Since coming of age in the nurturing environment of a very musical family and a distinguished bloodline of drummers, New Orleans native Herlin Riley emerged from that most creative era of all things rhythmic in the late ‘70s and early ‘80s, to enliven the ensembles of such influential and demanding improvisers as pianist Ahmad Jamal and trumpeter Wynton Marsalis through his commanding yet elegant rhythmic presence.
His authoritative style of melodic percussion is deeply imbued in the fertile creative soil of the Crescent City, encompassing as it does the entire length and breadth of America’s ongoing musical journey.
Now with the release of his debut recording for Mack Avenue Records, Riley’s New Direction is an engaging, wide-ranging recital that distills a lifetime of experience into a swinging body of new music that defines what a big tent the music of New Orleans has always represented stylistically and spiritually.

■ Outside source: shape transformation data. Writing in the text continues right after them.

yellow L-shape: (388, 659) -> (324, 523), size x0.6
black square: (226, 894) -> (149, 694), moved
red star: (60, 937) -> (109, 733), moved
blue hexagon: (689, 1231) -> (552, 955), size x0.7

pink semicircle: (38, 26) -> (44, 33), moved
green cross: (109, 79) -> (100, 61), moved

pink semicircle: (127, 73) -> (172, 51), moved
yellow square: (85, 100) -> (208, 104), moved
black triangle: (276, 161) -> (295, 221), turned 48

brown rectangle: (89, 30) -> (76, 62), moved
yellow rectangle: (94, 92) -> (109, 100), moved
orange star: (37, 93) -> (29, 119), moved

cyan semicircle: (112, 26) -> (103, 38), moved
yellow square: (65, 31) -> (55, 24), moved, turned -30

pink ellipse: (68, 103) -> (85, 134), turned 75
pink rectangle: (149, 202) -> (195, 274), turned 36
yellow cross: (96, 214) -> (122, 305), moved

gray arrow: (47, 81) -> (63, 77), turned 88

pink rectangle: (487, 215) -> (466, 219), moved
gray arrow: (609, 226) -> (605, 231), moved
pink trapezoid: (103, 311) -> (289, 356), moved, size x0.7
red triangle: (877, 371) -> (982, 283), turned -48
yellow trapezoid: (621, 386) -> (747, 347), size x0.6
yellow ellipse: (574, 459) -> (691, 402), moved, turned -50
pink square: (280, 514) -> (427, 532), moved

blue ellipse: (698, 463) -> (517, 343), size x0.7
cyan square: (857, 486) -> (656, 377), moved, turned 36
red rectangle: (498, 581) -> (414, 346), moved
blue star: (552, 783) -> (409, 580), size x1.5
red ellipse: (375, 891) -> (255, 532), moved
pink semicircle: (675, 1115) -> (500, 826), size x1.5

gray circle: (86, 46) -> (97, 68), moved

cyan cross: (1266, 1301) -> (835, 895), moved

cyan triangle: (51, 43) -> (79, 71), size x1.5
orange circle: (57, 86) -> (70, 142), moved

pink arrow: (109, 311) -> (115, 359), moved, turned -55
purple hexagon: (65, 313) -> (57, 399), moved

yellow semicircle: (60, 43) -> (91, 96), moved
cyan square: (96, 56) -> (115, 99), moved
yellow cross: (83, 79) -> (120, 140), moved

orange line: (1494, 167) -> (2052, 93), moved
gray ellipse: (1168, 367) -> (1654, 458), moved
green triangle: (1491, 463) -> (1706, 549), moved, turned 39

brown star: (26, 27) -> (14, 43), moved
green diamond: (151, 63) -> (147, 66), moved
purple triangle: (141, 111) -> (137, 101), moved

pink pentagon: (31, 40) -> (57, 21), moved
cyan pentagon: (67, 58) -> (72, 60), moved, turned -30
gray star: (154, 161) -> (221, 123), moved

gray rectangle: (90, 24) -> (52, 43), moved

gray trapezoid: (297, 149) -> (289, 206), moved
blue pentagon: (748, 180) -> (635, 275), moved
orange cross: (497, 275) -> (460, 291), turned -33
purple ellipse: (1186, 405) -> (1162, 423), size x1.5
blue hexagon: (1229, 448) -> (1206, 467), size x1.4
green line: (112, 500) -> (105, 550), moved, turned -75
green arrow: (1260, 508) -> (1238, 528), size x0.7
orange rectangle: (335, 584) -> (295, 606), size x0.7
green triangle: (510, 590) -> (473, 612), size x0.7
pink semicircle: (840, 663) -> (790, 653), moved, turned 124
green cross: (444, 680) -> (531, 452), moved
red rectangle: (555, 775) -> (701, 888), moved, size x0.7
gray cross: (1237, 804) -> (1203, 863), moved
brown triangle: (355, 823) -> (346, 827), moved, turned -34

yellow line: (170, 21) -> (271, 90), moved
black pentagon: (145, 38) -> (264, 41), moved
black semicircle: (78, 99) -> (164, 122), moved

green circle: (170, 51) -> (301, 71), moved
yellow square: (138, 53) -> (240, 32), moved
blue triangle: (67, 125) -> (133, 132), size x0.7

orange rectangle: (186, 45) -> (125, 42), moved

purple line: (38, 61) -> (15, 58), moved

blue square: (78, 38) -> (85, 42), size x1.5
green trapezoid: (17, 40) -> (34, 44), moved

“You see,” Riley explains, “New Direction reflects a personal transition from being a musical associate with the likes of Ahmad and Wynton, to functioning in a leadership capacity, both as a bandleader and a composer. Like Art Blakey, I’m trying to maintain a certain exuberance by using all younger musicians, while helping them develop their own voices. So many great musicians and drummers have come out of New Orleans, and that really defines my personal legacy; I’m standing on the shoulders of giants. But I’ve been playing drums since I was three years old, so while the title New Direction may suggest new bottles, this is surely some well-aged wine.